There’s the Millennials-are-told-we’re-special-snowflakes thing and this is another one of those longstanding weird, assumptive comparisons. Are you saying your parents were emotionally abusive and taught you that you’re worthless? Are you ok? Wait, who let you spy on my parents while they were raising me? Jesus, someone call the cops! First the cell phone girl and now my parents?!
Also, “rose-colored glasses” is a term usually used to describe nostalgia, kind of like the kind Oldasses see through as they remember a “simpler time” when they couldn’t Google a Kurt Vonnegut story.
Speaking of which! Scott told me, and Millennials-at-large, to Google Harrison Bergeron, because he assumes we wouldn’t be aware of the most famous Sci-Fi author ever nor his most popular short story, nor books and culture in general. Glossing over the outrageously perfect irony of that, I’ll leave it up to you to decide if we’re over the whole debate-with-unfounded-assumption thing yet.
In a rare moment of vulnerability, Scott said he has things like a spouse, children and a mortgage keeping him from devoting free time to things like simple research, so I’m going to pause my hatefire to tell him we’re really sorry and we’re with him in solidarity. That really sucks, I wish we could help you, but there is no sending the kid back, erasing the history between you and your spouse, or convincing the banks to forgive your soul-crushing debt. Looks like you’re forever a slave to something a little more sinister than the Internet:
Not long ago I noticed a man repeatedly take out his checkbook and send away half his income for the privilege to live on the Earth on which he was born. He did it so frequently I became fascinated by his behavior. The checkbook would come out, he’d give it a quick flick of his pen, and then put it away – repeat, repeat, repeat. This went on for easily 30 years. I started timing the intervals when the checkbook was in his pocket. The longest – repeat, longest – stretch was 30 days. 30 days. That doesn’t leave much time for creativity. Now you could infer that he was making a life for his family or basically surviving, yet if he was expecting another bill, why did he keep putting the checkbook away? I suspect he was paying an unnecessarily inflated price that was inconsistent with the average salary of an average man, and I suspect people do this all the time.

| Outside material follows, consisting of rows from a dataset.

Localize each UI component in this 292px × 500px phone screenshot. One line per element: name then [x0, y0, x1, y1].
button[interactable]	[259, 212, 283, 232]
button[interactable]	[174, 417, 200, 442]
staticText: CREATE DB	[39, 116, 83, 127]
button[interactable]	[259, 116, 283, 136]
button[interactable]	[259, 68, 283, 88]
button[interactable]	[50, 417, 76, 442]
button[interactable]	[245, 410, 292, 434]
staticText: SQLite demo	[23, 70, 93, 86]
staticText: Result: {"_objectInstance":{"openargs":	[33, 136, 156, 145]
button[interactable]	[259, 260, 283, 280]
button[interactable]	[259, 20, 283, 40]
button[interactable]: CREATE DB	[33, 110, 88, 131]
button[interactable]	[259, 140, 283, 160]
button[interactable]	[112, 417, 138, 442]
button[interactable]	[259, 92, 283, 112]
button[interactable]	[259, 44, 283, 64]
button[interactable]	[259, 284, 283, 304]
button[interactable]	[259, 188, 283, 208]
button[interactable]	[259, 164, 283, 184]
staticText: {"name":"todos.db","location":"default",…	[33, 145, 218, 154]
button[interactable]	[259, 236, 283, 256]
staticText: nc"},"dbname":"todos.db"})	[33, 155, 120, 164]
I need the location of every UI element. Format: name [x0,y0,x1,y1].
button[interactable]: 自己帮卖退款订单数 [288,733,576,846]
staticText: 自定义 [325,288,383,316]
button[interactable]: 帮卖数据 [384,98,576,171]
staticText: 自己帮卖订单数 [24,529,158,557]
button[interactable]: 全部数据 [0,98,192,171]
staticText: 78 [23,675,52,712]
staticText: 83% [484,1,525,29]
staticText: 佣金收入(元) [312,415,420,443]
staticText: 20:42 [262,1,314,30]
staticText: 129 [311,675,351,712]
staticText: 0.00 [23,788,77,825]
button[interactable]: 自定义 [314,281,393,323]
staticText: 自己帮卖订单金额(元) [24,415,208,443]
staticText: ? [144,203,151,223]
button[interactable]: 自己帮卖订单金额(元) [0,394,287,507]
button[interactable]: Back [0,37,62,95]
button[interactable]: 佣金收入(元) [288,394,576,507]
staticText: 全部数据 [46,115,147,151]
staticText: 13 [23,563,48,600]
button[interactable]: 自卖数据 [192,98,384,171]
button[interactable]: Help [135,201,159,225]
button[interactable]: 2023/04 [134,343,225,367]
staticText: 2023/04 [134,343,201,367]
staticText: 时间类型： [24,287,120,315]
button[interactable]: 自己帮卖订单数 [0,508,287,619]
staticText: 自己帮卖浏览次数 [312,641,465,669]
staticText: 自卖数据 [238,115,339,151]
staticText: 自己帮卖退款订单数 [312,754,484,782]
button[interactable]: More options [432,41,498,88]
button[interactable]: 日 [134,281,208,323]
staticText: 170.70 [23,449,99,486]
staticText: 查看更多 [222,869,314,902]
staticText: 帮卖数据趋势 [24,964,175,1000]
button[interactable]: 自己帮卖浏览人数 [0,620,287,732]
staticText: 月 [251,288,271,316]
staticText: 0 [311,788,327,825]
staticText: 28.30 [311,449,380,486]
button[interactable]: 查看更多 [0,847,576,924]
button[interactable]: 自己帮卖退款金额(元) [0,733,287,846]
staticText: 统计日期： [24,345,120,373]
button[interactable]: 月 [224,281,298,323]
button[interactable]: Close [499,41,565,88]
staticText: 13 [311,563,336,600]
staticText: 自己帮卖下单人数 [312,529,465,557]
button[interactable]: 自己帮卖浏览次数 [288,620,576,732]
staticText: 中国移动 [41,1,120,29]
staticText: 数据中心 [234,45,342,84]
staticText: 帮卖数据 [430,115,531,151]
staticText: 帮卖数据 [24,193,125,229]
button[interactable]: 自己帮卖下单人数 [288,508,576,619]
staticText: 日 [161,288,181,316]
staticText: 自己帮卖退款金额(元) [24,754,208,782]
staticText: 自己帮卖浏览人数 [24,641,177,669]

I mean hey, I have relationships and bills too, buddy, but I’m not saying they’re more valid or time consuming than yours, am I? Roll back your haze of arrogant self-importance, please. I digress…
A “haze of arrogant self-importance” is what Scott says is the reason I assume humanity is both diverse in its intelligence and inherently good enough to participate in charity efforts. I’m not going to waste time diving into this blatantly paradoxical argument because frankly, it is embarrassing us both in front of an audience who expects a constructive discussion. Also, he disagrees with Einstein on how intelligence works, so now who’s arrogant?
What am I forgetting… Oh, yeah! He thinks Kickstarter isn’t doing well enough to warrant its existence, but I’m sure I don’t need to go into the beauty of the virtually infinite space of the Internet. I’m actually really unclear as to why Kickstarter’s failed projects are evidence to the Internet’s value so I’m going to assume he’s saying some things fail??? Yeah. And water is wet.
Whether or not each and every connected individual is using the web to “advance society” is irrelevant to whether the Internet is advancing society. Trends control themselves and if the trends of communication, education, social justice, etc is headed in a positive direction, then I don’t see why Scott can’t have his precious porn.